Ok, I admit the title might sound a little bold.
Recently as a part of a bigger project we've been working on a piece of software that would need to generate an extensive, complex and nested hash structure, then compare it with another, previously cached version of the same structure and decide whether it's the same or different. The rest of the system has been written in perl thus logically we've selected perl for the implementation. Our hash comparison tool would be executed every 30 seconds and it had to perform well on a rather busy system. We knew that a brute-force approach of comparing each key and value recursively would definitely cause performance issues. It was time to do some cheating!
Cheating in Perl
Fast forward to my findings, here is a table comparing various solutions for hash comparison:
Rate testdeep comparedata dumper freezthaw storable jsonxs testdeep 0.152/s -- -90% -93% -94% -99% -100% comparedata 1.45/s 855% -- -29% -42% -87% -96% dumper 2.04/s 1245% 41% -- -18% -82% -95% freezthaw 2.50/s 1547% 73% 22% -- -78% -93% storable 11.3/s 7329% 678% 452% 351% -- -70% jsonxs 37.9/s 24861% 2514% 1755% 1415% 236% --
Benchmark performed by running 100 iterations of each comparison subroutine using two identical hashes occupying approximately 4MB of memory each. Tested on a server with 8GB of RAM and powered by a 64bit, 2Ghz AMD Opteron 2212 CPU
- Solution marked as testdeep above is using the eq_deeply method from the Test::Deep package.
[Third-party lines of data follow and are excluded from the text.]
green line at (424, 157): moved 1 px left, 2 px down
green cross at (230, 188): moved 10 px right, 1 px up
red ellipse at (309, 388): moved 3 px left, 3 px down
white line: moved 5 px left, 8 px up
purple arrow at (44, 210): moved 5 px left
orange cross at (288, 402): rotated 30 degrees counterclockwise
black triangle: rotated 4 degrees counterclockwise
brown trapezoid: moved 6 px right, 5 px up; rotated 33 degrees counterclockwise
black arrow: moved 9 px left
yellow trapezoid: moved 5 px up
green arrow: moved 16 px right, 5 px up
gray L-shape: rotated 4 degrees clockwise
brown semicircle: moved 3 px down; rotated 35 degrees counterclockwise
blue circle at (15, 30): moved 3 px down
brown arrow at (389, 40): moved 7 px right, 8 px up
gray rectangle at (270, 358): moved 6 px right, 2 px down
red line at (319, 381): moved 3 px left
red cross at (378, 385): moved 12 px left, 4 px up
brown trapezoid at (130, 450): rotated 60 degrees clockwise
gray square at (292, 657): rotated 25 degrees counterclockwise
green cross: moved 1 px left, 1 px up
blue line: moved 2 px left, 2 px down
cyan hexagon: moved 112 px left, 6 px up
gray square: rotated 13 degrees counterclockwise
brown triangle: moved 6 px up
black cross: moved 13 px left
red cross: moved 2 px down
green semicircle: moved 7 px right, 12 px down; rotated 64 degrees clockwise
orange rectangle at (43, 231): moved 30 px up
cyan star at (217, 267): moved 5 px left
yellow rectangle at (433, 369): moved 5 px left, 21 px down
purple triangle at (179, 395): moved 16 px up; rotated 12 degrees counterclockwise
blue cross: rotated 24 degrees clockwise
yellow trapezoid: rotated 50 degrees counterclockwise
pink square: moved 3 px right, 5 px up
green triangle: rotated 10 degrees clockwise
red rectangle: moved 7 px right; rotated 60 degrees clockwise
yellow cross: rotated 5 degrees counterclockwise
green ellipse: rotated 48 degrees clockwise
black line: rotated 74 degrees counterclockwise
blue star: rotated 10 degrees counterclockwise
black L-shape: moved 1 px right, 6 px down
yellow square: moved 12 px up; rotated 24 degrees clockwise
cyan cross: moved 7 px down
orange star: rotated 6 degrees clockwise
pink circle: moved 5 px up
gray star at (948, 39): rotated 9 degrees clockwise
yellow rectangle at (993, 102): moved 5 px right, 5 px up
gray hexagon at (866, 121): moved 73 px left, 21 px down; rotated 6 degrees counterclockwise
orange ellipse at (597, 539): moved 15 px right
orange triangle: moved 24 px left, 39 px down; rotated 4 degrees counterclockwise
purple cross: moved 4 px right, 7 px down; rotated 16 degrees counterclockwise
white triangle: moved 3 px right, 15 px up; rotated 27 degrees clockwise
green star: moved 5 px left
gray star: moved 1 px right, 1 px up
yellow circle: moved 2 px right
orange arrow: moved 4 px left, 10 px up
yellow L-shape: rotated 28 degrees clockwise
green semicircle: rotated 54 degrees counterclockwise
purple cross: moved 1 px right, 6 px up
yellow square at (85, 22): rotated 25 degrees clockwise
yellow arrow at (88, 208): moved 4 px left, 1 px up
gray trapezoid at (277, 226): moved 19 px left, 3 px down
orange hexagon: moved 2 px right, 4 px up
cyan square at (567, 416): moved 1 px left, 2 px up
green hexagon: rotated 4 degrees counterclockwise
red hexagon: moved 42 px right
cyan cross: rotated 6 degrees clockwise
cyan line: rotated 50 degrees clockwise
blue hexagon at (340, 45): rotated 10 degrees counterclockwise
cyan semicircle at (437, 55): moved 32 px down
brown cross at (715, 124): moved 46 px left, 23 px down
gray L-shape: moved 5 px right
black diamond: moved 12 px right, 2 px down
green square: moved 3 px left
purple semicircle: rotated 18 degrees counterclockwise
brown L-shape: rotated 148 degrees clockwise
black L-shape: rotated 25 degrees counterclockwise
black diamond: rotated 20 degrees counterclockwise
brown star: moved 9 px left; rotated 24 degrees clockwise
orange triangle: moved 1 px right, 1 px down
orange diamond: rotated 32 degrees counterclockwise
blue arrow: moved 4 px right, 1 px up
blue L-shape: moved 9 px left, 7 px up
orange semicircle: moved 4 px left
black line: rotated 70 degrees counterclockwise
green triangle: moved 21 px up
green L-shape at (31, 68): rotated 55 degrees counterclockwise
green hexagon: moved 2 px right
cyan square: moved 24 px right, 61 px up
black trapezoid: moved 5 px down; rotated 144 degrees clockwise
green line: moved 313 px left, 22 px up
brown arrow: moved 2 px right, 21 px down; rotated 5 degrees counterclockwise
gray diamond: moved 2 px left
- Solution marked as comparedata above is using the Compare method from the Data::Compare package.
- Solution marked as freezethaw above is using the freeze method from the FreezeThaw package on both hashes then compares strings returned by this method.
- Solution marked as storable above is using the freeze method from the Storable package on both hashes, then compares strings returned by this method. In order to achieve comparable results the $Storable::canonical property is set to be true.
- Solution marked as jsonxs is using the encode method from the JSON::XS package on both hashes, then compares strings returned by this method. Before the encode method can be applied, module needs to be configured in order to make sure that it always produces identical output. I've have used the following method in my benchmark:
my $json = new JSON::XS;
$json->indent(0);
$json->space_after(0);
$json->space_before(0);
$json->canonical(1);
return $json->encode($hash) eq $json->encode($hash2);
So why did JSON::XS perform so much better than any other comparison/serialization method? First of all JSON format is quite good for serialization/deserialization performance (not so much for the size). But why it's really so much faster is the fact that all the actual heavy lifting is done in a nicely-optimized code written in C. Perl is just a wrapper using an XS Interface.
More cheats?
There are many more Perl XS libraries available on CPAN that can give a decent performance boost to your applications. Aside from JSON::XS we've been using two other XS packages: CSV_XS for parsing/generation of comma-separated values and YAML::XS for YAMLS serialization. Furthermore if you can think of any piece of functionality that would benefit from a C-based implementation, you can create your own Perl XS implementation thought it is not very straight forward and there is certain amount of hacking required.